Yeah, please offer the option to set the language to the user.


That's exactly my approach as well. My devices are usually in English, as it's the "lingua franca" of the OS and the internet. For non country-specific applications, it's much harder to search for, well, any issue if your OS/browser/IDE/complex application is not in English.

On the other hand, I want my local apps to use the local language, as they were developed with the native language in mind first for a use case that makes sense with that specific locale in mind, and it just doesn't make sense to be reading an English translation of something that you're used to see expressed in your local language. An English translation in that case is usually not only subpar but confusing if you're also fluent in the local language.

My ideal would be to somehow state that, say, "I speak English and German. My preference is to have content displayed in what you consider the "native" language of your application if it's on that list, otherwise my preference is English, then German."

In practice, no one would bother setting this up (as we see in the case of Accept-Language) and no one would bother implementing this correctly. The next best thing is just an application/website specific language override, which is easily explainable to any user.

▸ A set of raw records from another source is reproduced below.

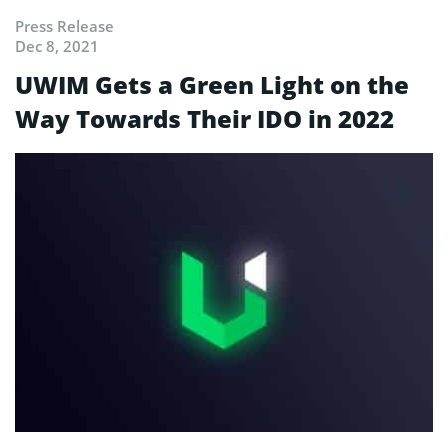
Press Release
Dec 8, 2021
UWIM Gets a Green Light on the
Way Towards Their IDO in 2022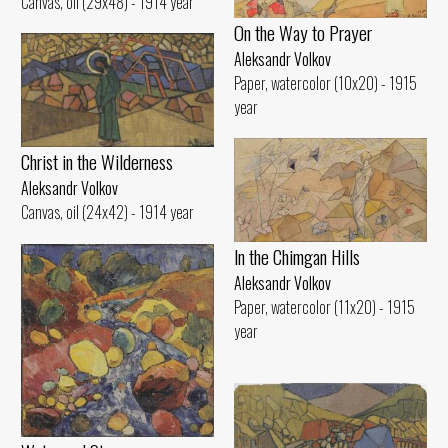
Canvas, oil (29x48) - 1914 year
On the Way to Prayer
Aleksandr Volkov
Paper, watercolor (10x20) - 1915
year
Christ in the Wilderness
Aleksandr Volkov
Canvas, oil (24x42) - 1914 year
ln the Chimgan Hills
Aleksandr Volkov
Paper, watercolor (11x20) - 1915
year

All my devices are set to English. But my bank’s app is in Polish (using the app-specific override), partly because their English translation is mediocre, but also because I’d rather not do something dumb with my money due to a mistranslation/misunderstanding/different interpretation. Same goes for other local experiences. eg. takeway.com — the restaurant menus would likely be in Polish anyway (though I can see some translated ones as well).


I'm in a similar boat as you, Switzerland is multi language (German, French and Italian) and quite a few users (including myself) use English as system language. Luckily by now you can change the language of iOS applications in the settings app. Though guess what... no one knows or finds that setting. So yes, it's best to let the user decide just as you write.


It's frustrating that again and again I run into the same sort of root issue. There exists UI to configure something but it's either hard to find, hard to change, people want to leave that setting as-is but still want your webpage/app to behave differently, or people don't even know about it. What this leads to having to wrap "native"/"system" UI for almost any option that decent number of users might want.

Dark mode is another good example of this. A lot of app developers weren't able to just respect the system setting, instead they had to add a toggle/select to their options so users could pick "Follow system", "Always Light", or "Always Dark". Same thing with language and you never please everyone. If you add a website/app setting to change language there will be some number of users who complain that your app isn't following system settings (even if you set your own internal setting initially to match the system). You can normally satisfy most people with a "Follow System" or "Hardcode to X value" but it always feels a little gross to add yet another level of settings. In the same way you will almost never get a native Push Notification (or other permission) dialog in an app, first they pop their custom dialog and only if you say "Yes"/"Enable" will they pop the system one. I understand why and I've implemented this multiple times but it feels like there has to be a better middle ground between "You can only show the permission dialog once" and "You can spam it over and over indefinitely", I always hate having to create the "It looks like you've disabled this notification, here is how you can turn it on in your device settings"-screen.


Did you suggest they change their device settings? Yours was probably the right approach, I’m just curious whether we have actual data to support that people prefer this split configuration, and aren’t just suffering under bad defaults.